The long awaited Progress Prize 2008 as finally been awarded. Of course, I immediately rushed to download the supporting papers and learn what is in the new super-accurate model discussed on BellKor’s web, and what other goodies are in BellKor’s and BigChaos’ solution. If you haven’t checked the papers yet, do it before continuing to read this (references can be found in the NetflixPrize forum).


It appears that what’s new in 2008 is mostly about exploiting the dates. BellKor’s 2007 solution used the date in the global effects, but that was about it. It seems logical that 2008 brings more ways of making use of it. That’s not a surprise: much of PragmaticTheory’s recent improvement has been about using dates too. Still, there are differences, so we’ll see where that leads us. I know what I’ll be doing over the Christmas Holidays.


What worries me is the approach using billions of parameters. My poor home PC can’t do that. Running Windows XP Home Edition, a process is limited to about 1.6 GB of memory (2GB application address space minus the address space lost due to DLL mapping). With about 400MB used for the training data (typically), that leaves about 150M double precision parameters, far from the required number. Going single precision raises the number to 300M, still far short. Running from disk is my only option, but the poor disk is almost full!


What’s funny is that 10 billion parameters is not only much larger than the training data size (roughly 100 million ratings), but it is even larger than the 17770 movies X 480189 users (approximately 8.5 billion) problem space.

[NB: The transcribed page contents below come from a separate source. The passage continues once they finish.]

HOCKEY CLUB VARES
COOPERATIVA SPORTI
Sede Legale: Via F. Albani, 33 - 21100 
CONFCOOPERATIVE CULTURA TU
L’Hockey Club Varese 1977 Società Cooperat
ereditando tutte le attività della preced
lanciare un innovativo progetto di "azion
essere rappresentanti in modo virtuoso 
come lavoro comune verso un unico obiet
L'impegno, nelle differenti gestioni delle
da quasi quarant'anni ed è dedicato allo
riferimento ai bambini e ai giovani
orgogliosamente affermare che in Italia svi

Still, the model introduces a third dimension (time) with 2243 different dates, resulting in a problem space of 2243 X 17770 X 480189 = 19139 billion (almost the cost of a bank bailout). Fair enough, but I still have to ask Santa for a new PC.


Enough rambling, I need to write some code. We’ve been falling behind…

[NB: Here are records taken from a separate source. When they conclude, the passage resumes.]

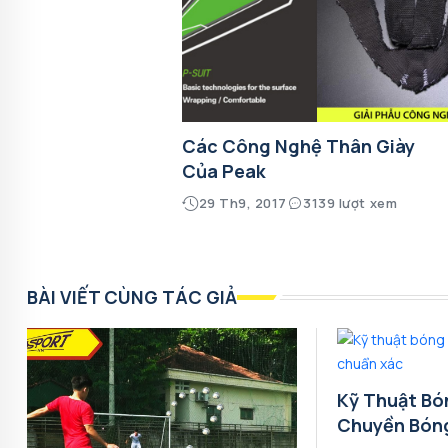
Các Công Nghệ Thân Giày
Của Peak
29 Th9, 2017
3139 lượt xem
BÀI VIẾT CÙNG TÁC GIẢ
Kỹ Thuật Bó
Chuyền Bón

Martin for PragmaticTheory

8 comments:

Colin Green said...

Hi, y'know if you use a 64bit OS you can allocate more than 4GB of RAM. I've been using Windows XP 64bit with 4GB - on the basis that I can reliably allocate 2GB or more in a single process.

Anonymous said...

I am backing you guys. I like the idea of some people in their free time surpassing at&t and company. I am lost when it comes to coding, but I enjoy the theories' behind the algorithms. So I will keep an eye on your blog. Good luck

Anonymous said...

You should Google for "boot.ini 3gb" to enable a 3GiB user address space.

Anonymous said...

Kudos for the recent 0.8620 RMSE
I guess you implemented the Biggies ideas on your own, or do you have any "personal sauce" added to the mix?
I mean, yes/no, I am not asking for the magic spell :-)

PragmaticTheory said...

LMV: The last submission (0.8620) was mostly our implementation of some ideas described in the 2008 progress prize and KDD 2008 papers. About 1/4 of the gain was "personal sauce".

Anonymous said...

About 1/4 of the gain was "personal sauce"

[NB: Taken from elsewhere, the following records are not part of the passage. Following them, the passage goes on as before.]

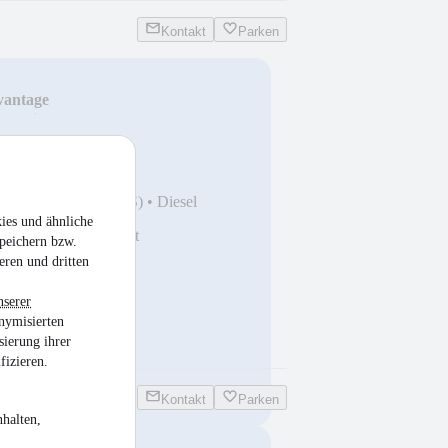
Kontakt
Parken
antage
ortsitz+ACC+
 km
•
140 kW (190 PS)
•
Diesel
ies und ähnliche
Driving Assistent
peichern bzw.
eren und dritten
nserer
nymisierten
sierung ihrer
fizieren.
Kontakt
Parken
halten,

Thanks, so it means roughly that your personal sauce is worth about .0004 and that the still secret sauce of the Biggies (with respect to the published papers) is worth about .0013, interesting...

Nitrous Gold said...

You can also run a 64 bit linux with less headache than trying to switch to 64 bit XP/Vista. I installed Wubi (an Ubuntu installer that does not require repartitioning) in a 5 gb hard drive file and had more than enough room - you can probably go much smaller. The NTFS partition is still available when in the linux os, but you can then access all your RAM.

Anonymous said...

What about Distributed Computing like Folding@home?

I will be willing to donate my computing resources if it goes to free movie recommending website.

If I get recommendations of *good* movies :).


Not sure if Netflix is still at 9.63% improvement.